There are effective ways to prevent and control pain after surgery. You will usually have painkillers given into your back for the first few days. During surgery, the anaesthetist puts a fine tube into your back (an epidural). It connects to a pump that gives you a constant dose of painkillers.
Some people may have their painkillers given into a vein (intravenously). An electronic pump gives you a constant dose of painkiller. If you feel sore, you can give yourself an extra dose by pressing a button. It is set so you cannot give yourself too much. This is called patient-controlled analgesia (PCA).
When you no longer need the epidural or PCA, you will have painkillers as tablets. Let your nurses and doctors know if you are in pain, so they can give you the dose of painkillers that is right for you.
Most people are able to go home 5 to 8 days after a liver resection. If you have a laparoscopic resection, you can usually go home after a few days.
After a liver transplant, you will usually be in hospital for 2 or 3. When you go home, you will have regular checks to make sure your body is not rejecting the new liver.
You will need painkillers for a few weeks after the operation. It may take up to 3 months after a resection before you start getting back to normal. You need to avoid lifting heavy loads for at least 8 weeks. This is to give your wound time to heal.
It is also important to avoid more demanding activities, such as vacuuming and gardening. Your specialist will tell you when you should be able to drive again. Recovery takes longer after a transplant. Your doctor or nurse will tell you what to expect.
Make sure you get enough rest and eat well. This will help your recovery. Your liver specialist will tell you not to drink alcohol for about 3 months.
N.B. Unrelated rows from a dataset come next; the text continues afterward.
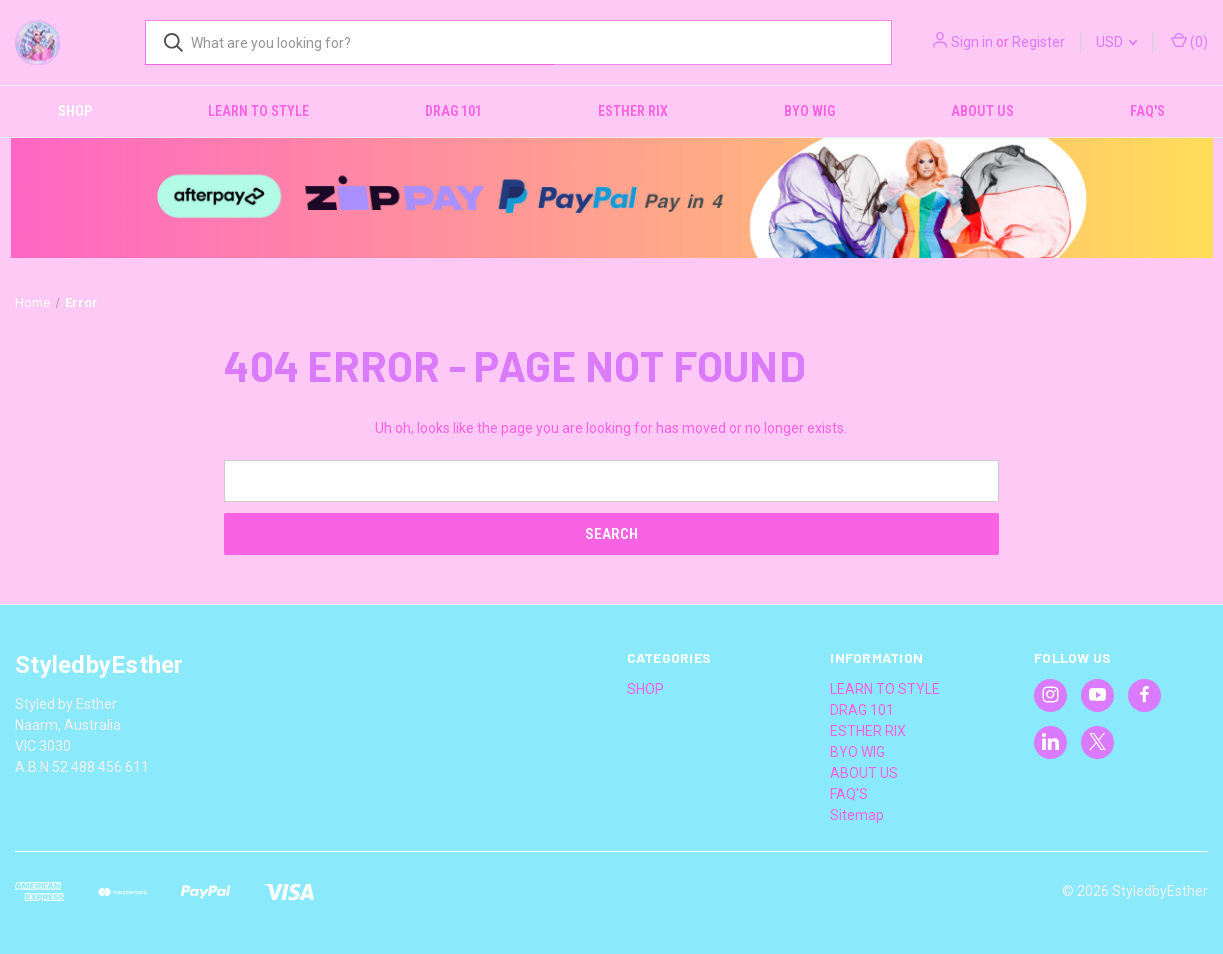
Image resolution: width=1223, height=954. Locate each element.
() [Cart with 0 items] (1189, 41)
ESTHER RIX (633, 111)
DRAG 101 (453, 111)
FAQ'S (1147, 111)
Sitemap (857, 815)
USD (1116, 42)
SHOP (75, 111)
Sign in (972, 42)
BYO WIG (809, 111)
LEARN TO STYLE (258, 111)
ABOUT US (982, 111)
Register (1038, 42)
Your liver is growing back during this time. After a transplant, you need to avoid alcohol and smoking.
Gentle exercise, such as regular short walks, will help build up your energy. You can gradually do more as you recover.
It is usually fine to have sex when you feel ready. To begin with, you may be too tired or your sex drive may be low, but this should improve with time.
Some people take longer than others to recover. It depends on your situation. At your check-up appointment, your doctor will talk to you about the results of your operation and any problems you may be having. But you can contact your doctor or nurse sooner if you are unwell or worried about anything.